#### What the exercise asks:
Examine the entries and show every line in which the word "ابزار" is found.

[Items from a data source]
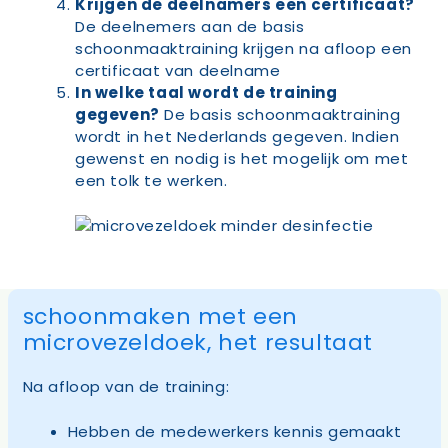
Krijgen de deelnamers een certificaat?
De deelnemers aan de basis
schoonmaaktraining krijgen na afloop een
certificaat van deelname
In welke taal wordt de training
gegeven?
De basis schoonmaaktraining
wordt in het Nederlands gegeven. Indien
gewenst en nodig is het mogelijk om met
een tolk te werken.
schoonmaken met een
microvezeldoek, het resultaat
Na afloop van de training:
Hebben de medewerkers kennis gemaakt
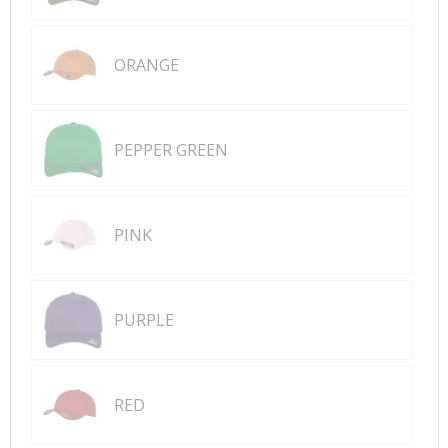
ORANGE
PEPPER GREEN
PINK
PURPLE
RED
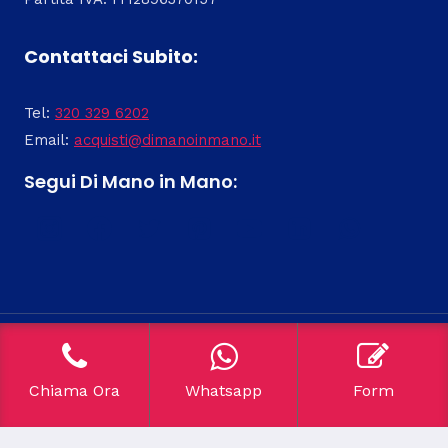
Contattaci Subito:
Tel:
320 329 6202
Email:
acquisti@dimanoinmano.it
Segui Di Mano in Mano:
© 2026 Compro Arte -
Di Mano in Mano Soc Coop
Chiama Ora
Whatsapp
Form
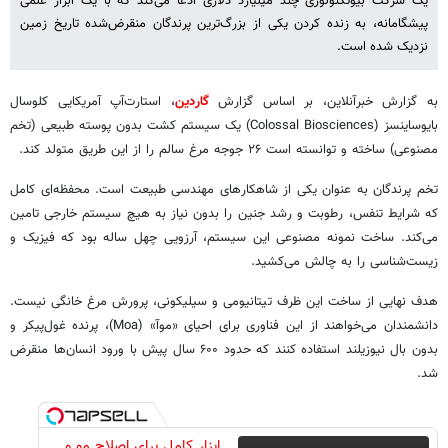
یک شرکت بیوتکنولوژی چند میلیارد دلاری ادعا می‌کند که با یک ابزار علمی
پیشگامانه، به زنده کردن یکی از بزرگ‌ترین پرندگان منقرض‌شده تاریخ زمین
نزدیک شده است.
به گزارش خبرآنلاین، بر اساس گزارش
گاردین
، استارت‌آپ آمریکایی کلوسال
بایوساینسز (Colossal Biosciences) یک سیستم کشت بدون پوسته طبیعی (تخم
مصنوعی) ساخته و توانسته است ۲۶ جوجه مرغ سالم را از این طریق متولد کند.
تخم پرندگان به عنوان یکی از شاهکارهای مهندسی طبیعت است. محفظه‌ای کامل
که شرایط تنفس، رطوبت و رشد جنین را بدون نیاز به هیچ سیستم خارجی تامین
می‌کند. ساخت نمونه مصنوعی این سیستم، آرزویی چهل ساله بود که فیزیک و
زیست‌شناسی را به چالش می‌کشید.
هدف نهایی از ساخت این ظرف تیتانیومی و سیلیکونی، پرورش مرغ خانگی نیست.
دانشمندان می‌خواهند از این فناوری برای احیای «موآ» (Moa)، پرنده غول‌پیکر و
بدون بال نیوزیلند استفاده کنند که حدود ۶۰۰ سال پیش با ورود انسان‌ها منقرض
شد.
ابزار کامل برای اصلاح مو و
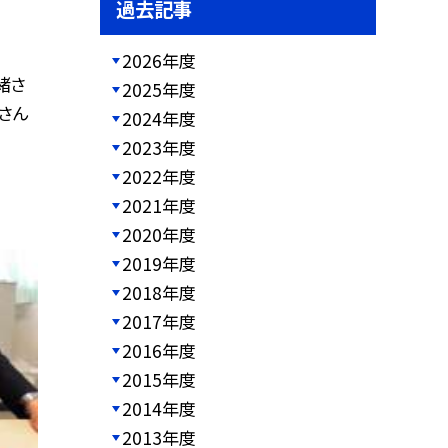
過去記事
2026年度
緒さ
2025年度
さん
2024年度
2023年度
2022年度
2021年度
2020年度
2019年度
2018年度
2017年度
2016年度
2015年度
2014年度
2013年度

#### Solution for this problem:
یک شرکت بیوتکنولوژی چند میلیارد دلاری ادعا می‌کند که با یک ابزار علمی
ابزار کامل برای اصلاح مو و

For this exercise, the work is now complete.